→ What you need to do: Could you please find each line in the records that contains the word "shepherds" and copy it?

╭─ Records for the task

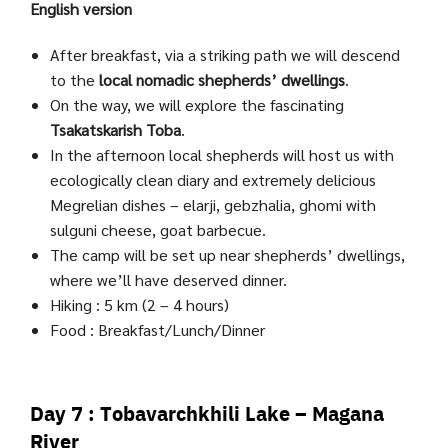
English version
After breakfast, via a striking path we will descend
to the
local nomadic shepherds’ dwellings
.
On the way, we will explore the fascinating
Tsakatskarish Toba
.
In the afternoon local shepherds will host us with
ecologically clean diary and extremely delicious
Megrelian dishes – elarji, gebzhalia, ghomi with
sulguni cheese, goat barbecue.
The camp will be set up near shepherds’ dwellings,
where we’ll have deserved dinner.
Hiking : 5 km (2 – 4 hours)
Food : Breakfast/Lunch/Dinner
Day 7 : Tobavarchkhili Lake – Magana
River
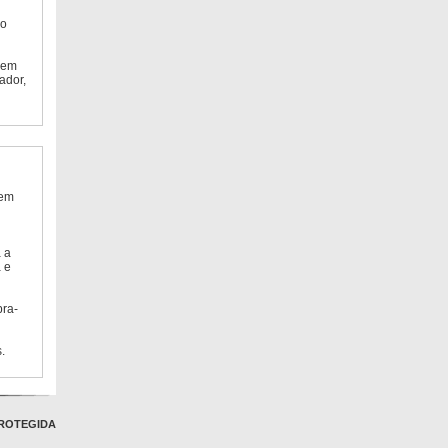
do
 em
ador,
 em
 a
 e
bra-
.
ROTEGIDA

╰─
╭─ Records for the task

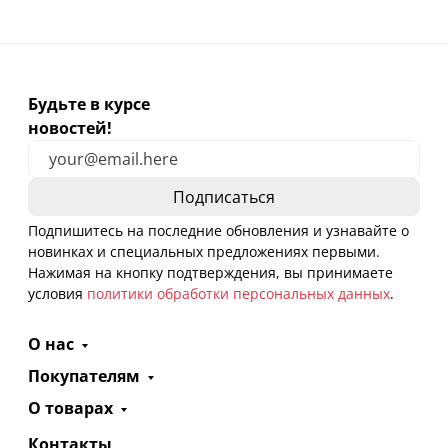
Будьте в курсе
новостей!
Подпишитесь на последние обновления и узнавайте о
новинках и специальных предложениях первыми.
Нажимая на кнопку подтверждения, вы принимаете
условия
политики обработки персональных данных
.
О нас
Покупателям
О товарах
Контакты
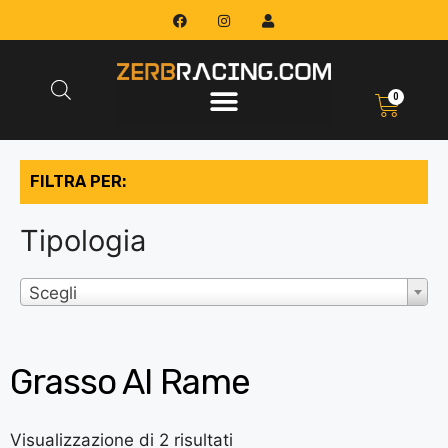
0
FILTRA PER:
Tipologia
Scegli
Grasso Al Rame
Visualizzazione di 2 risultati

╰─
╭─ Records for the task

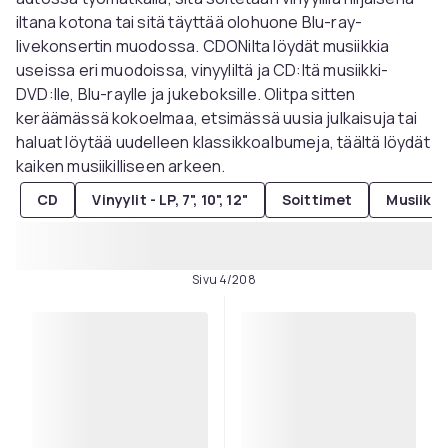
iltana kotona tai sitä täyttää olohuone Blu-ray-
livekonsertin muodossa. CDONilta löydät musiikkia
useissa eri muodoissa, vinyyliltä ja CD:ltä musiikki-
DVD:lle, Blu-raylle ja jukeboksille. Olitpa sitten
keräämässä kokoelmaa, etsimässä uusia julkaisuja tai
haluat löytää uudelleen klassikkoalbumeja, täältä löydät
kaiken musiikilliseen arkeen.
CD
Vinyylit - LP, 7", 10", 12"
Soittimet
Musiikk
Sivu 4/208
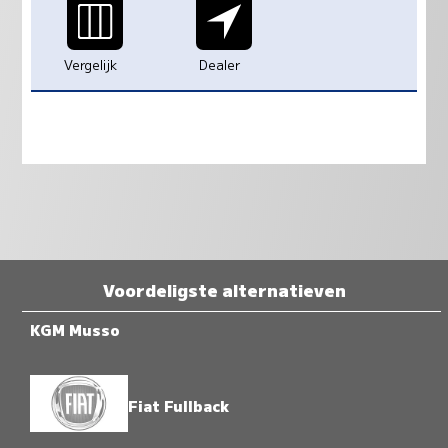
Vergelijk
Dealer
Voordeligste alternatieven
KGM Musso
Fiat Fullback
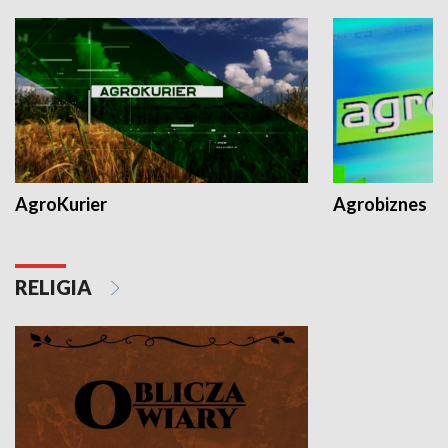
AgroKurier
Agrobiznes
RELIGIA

╰─

→ Problem solution:
local nomadic shepherds’ dwellings
In the afternoon local shepherds will host us with
The camp will be set up near shepherds’ dwellings,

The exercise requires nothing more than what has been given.